2 stalks green onions, thinly sliced

1 tablespoon chopped cilantro

2 tablespoons oyster-flavored sauce

1 teaspoon sesame oil

1 cup cooked glutinous rice(sweet rice) 

Combine marinade ingredients in a bowl.

Rub chicken inside and out with marinade.

Cover and refrigerate for 4 hours or overnight. 

Stuffing:

Soak the dried chestnuts overnight in water.

Place them in a pan with water and simmer, covered, until soft, about 30 minutes; drain.
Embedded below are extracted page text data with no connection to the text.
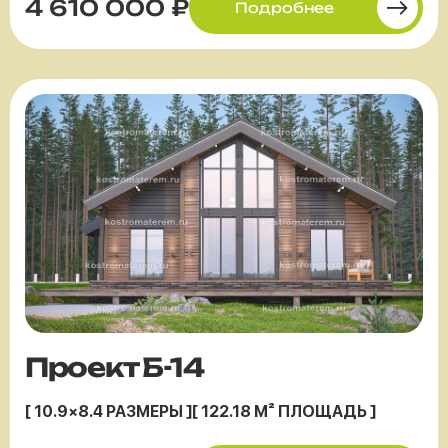
4 610 000 ₽
Подробнее
Проект Б-14
[ 10.9×8.4 РАЗМЕРЫ ]
[ 122.18 М² ПЛОЩАДЬ ]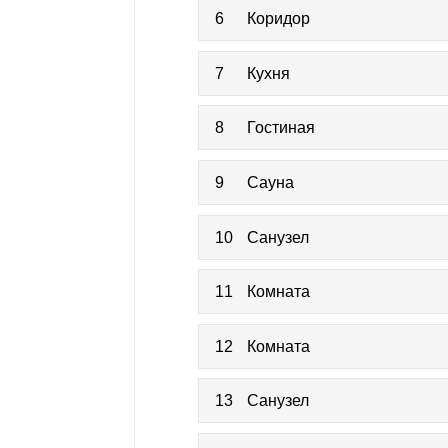
6
Коридор
7
Кухня
8
Гостиная
9
Сауна
10
Санузел
11
Комната
12
Комната
13
Санузел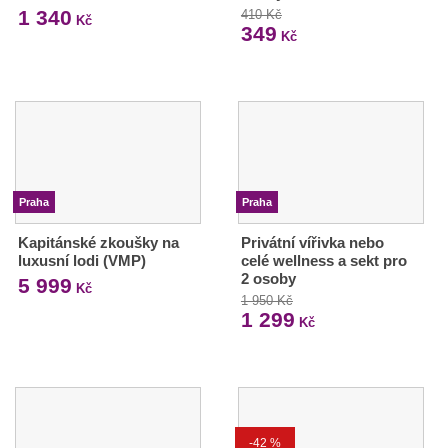
1 340
410 Kč
Kč
349
Kč
Praha
Praha
Kapitánské zkoušky na
Privátní vířivka nebo
luxusní lodi (VMP)
celé wellness a sekt pro
2 osoby
5 999
Kč
1 950 Kč
1 299
Kč
-42 %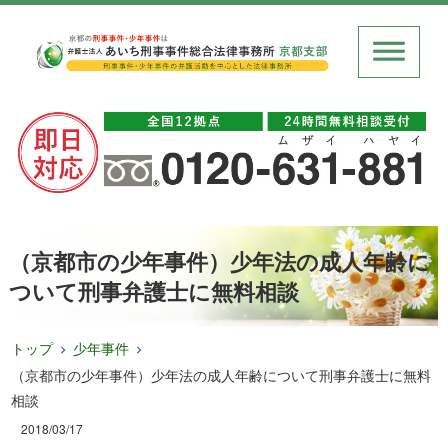
（京都市の少年事件）少年法の成人年齢に
ついて刑事弁護士に無料相談
トップ
少年事件
（京都市の少年事件）少年法の成人年齢について刑事弁護士に無料
相談
2018/03/17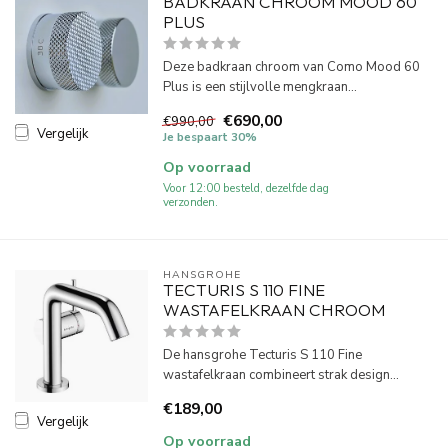
BADKRAAN CHROOM MOOD 60
PLUS
Deze badkraan chroom van Como Mood 60
Plus is een stijlvolle mengkraan...
€690,00
€990,00
Vergelijk
Je bespaart 30%
Op voorraad
Voor 12:00 besteld, dezelfde dag
verzonden.
HANSGROHE
TECTURIS S 110 FINE
WASTAFELKRAAN CHROOM
De hansgrohe Tecturis S 110 Fine
wastafelkraan combineert strak design...
€189,00
Vergelijk
Op voorraad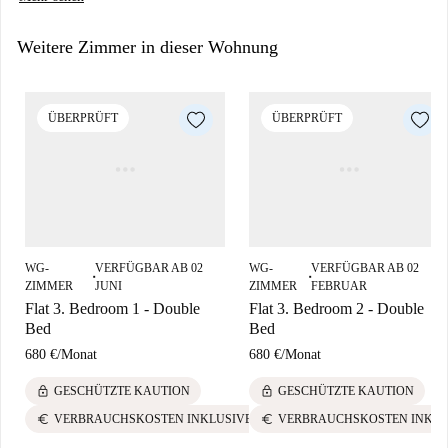
Platz bietet, ideal für Zeit mit anderen Mitbewohnern verbringen. Die
Weitere Zimmer in dieser Wohnung
Küche ist komplett ausgestattet und verfügt über viel Stauraum und eine
Spülmaschine, eine seltene Annehmlichkeit in Spanisch flach. Die
Bodenfläche dieser Wohnung ist 110m2.
ÜBERPRÜFT
ÜBERPRÜFT
WG-
VERFÜGBAR AB 02
WG-
VERFÜGBAR AB 02
■
■
ZIMMER
JUNI
ZIMMER
FEBRUAR
Flat 3. Bedroom 1 - Double
Flat 3. Bedroom 2 - Double
Bed
Bed
680 €
/
Monat
680 €
/
Monat
lock
lock
GESCHÜTZTE KAUTION
GESCHÜTZTE KAUTION
euro
euro
VERBRAUCHSKOSTEN INKLUSIVE
VERBRAUCHSKOSTEN INKLU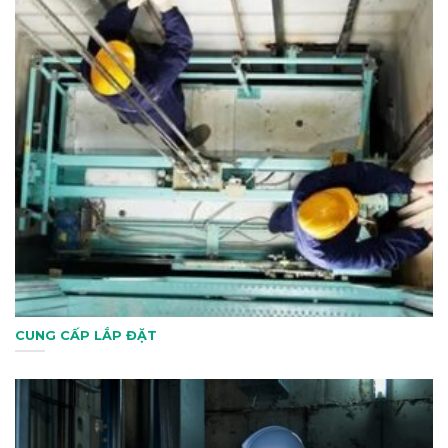
CUNG CẤP LẮP ĐẶT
Discard the stems and thinly slice the mushroom caps.

Place a wok over high heat until hot.

Add oil, swirling to coat sides.

Add sausage; stir-fry until sausage is slightly crisp, 11/2 to 2 minutes.

Add shallots, green onions, chestnuts, mushrooms and cilantro.

Cook for 1 minute.

Stir in oyster-flavored sauce, and sesame oil.

Remove pan from heat and add rice; mix well. Let stuffing cool. 

Preheat oven to 350 degrees.

Just before roasting, place stuffing inside chicken; enclose with skewers.

Place chicken, breast side up, on a rack in a roasting pan.

Insert a meat thermometer into the thickest part of thigh meat, without touching bone. Bake until thermometer registers 180 to 185 degrees, about 1 to 11/2 hours.

During the last half of roasting time, baste chicken occasionally with pan juices.